Mesmo assim, achar quem se disponha a falar que é contra a união homoafetiva não é fácil. O JC cansou de encontrar alunos que não apóiam, mas que se negam a explicar o porquê. “Prefiro não comentar” foi a frase mais ouvida pela redação.

Liberdades e Opções

“O problema é que eles (contrários ao movimento gay como um todo) confundem liberdade de expressão com agressão verbal”, conta Luiza Snege, aluna da Letras. A grande reclamação por parte de estudantes ligados ao movimento LGBT dentro da USP é a falta de respeito no debate.

Segundo a aluna Marília Yuri, o problema não está na opinião contrária – mas na falta de argumentos. “Apesar de não concordar que o casamento gay deva ser banido, a posição ajuda no debate. Mas de que adianta alguém dizer que algo deve ser ‘banido’ e não se explicar?”.

De qualquer forma, a conquista no Supremo foi comemorada como final de Copa do Mundo. O assunto ficou entre os mais comentados do Twitter e um grande grupo de simpatizantes foi comemorar na Paulista. Entre eles, o uspiano Carlos Henrique Santos, que virou capa do jornal Folha de S. Paulo.

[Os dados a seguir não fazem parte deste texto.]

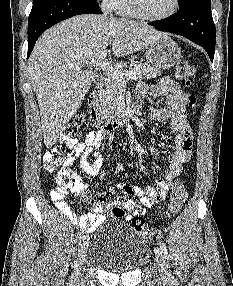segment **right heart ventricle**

“Tomei um susto quando vi meu rosto na capa. Para o JC não vai ter foto, né?”, brinca. A decisão, segundo ele, é o primeiro passo para que homos e héteros tenham os mesmos direitos. “Espero que essa primeira conquista seja o passo inicial para muitas outras que nos faltam, como a aprovação de uma lei que nos proteja contra a violência e o preconceito”.

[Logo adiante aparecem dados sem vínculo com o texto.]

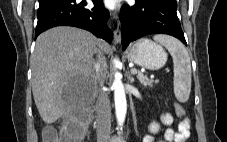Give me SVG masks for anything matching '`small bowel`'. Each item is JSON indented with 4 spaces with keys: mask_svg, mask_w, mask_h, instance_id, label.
Here are the masks:
<instances>
[{
    "mask_svg": "<svg viewBox=\"0 0 227 142\" xmlns=\"http://www.w3.org/2000/svg\"><path fill=\"white\" fill-rule=\"evenodd\" d=\"M173 116L170 113L163 114L161 116V121L163 124L168 126L165 130L163 139L157 142H186L190 136V123L189 120L185 117L183 118L179 125L178 130L174 131L169 126L173 123ZM142 142H155L154 137L152 135H145L143 137Z\"/></svg>",
    "mask_w": 227,
    "mask_h": 142,
    "instance_id": "obj_1",
    "label": "small bowel"
}]
</instances>
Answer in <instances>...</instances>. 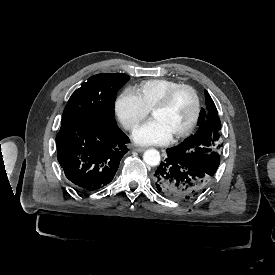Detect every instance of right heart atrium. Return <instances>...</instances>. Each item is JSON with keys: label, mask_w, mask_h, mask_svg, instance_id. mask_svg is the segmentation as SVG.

O rapaz faz questão de lembrar que os gays pagam os mesmos impostos, cumprem os mesmos deveres, obedecem às mesmas leis que o resto do país. “Por que não temos os mesmos direitos? Isso só faz crescer o preconceito”, diz.

Guilherme Rodrigues, diretor do CA da Letras, é um pouco mais reticente com a vitória. “Seria um erro consagrar o nosso sucesso ao STF. Na prática, nós o conquistamos a duras penas”. Para o rapaz, não é hora de comemorar o gol, mas de partir para o ataque. “É o momento dos LGBTs e seus aliados saírem em ofensiva e aproveitarem o momento para travar um grande debate. Afinal, ainda hoje, somos tratados como ‘segunda categoria’. É a maneira de nos defendermos dos novos ataques e de arrancar os outros direitos que ainda não vieram”, conta.

Guilherme ainda arremata que “os movimentos fascistas” podem ficar mais violentos com os avanços que a comunidade gay conquistou.

Embora os casos de agressão a homossexuais estejam aumentando, inclusive com casos dentro da USP, a polarização não acontece apenas de forma violenta. No limite cria-se um quadro parecido com “casais homossexuais: ame-os ou deixe-os”.

Para um aluno da Poli, “é impossível debater a questão gay, porque qualquer opinião contrária é tida como homofobia. E não é bem assim. Qualquer um tem o direito de dizer que não gosta de gays”.

“Você pode ser contra os gays e expressar isso. Só não pode negar que eles tenham os mesmos direitos que o resto da sociedade”, finaliza a aluna Victoria Khatounian, também da Letras.

União entre homoafetivos ao redor do mundo (Arte: ILGA, adaptada por Cleyton Vilarino)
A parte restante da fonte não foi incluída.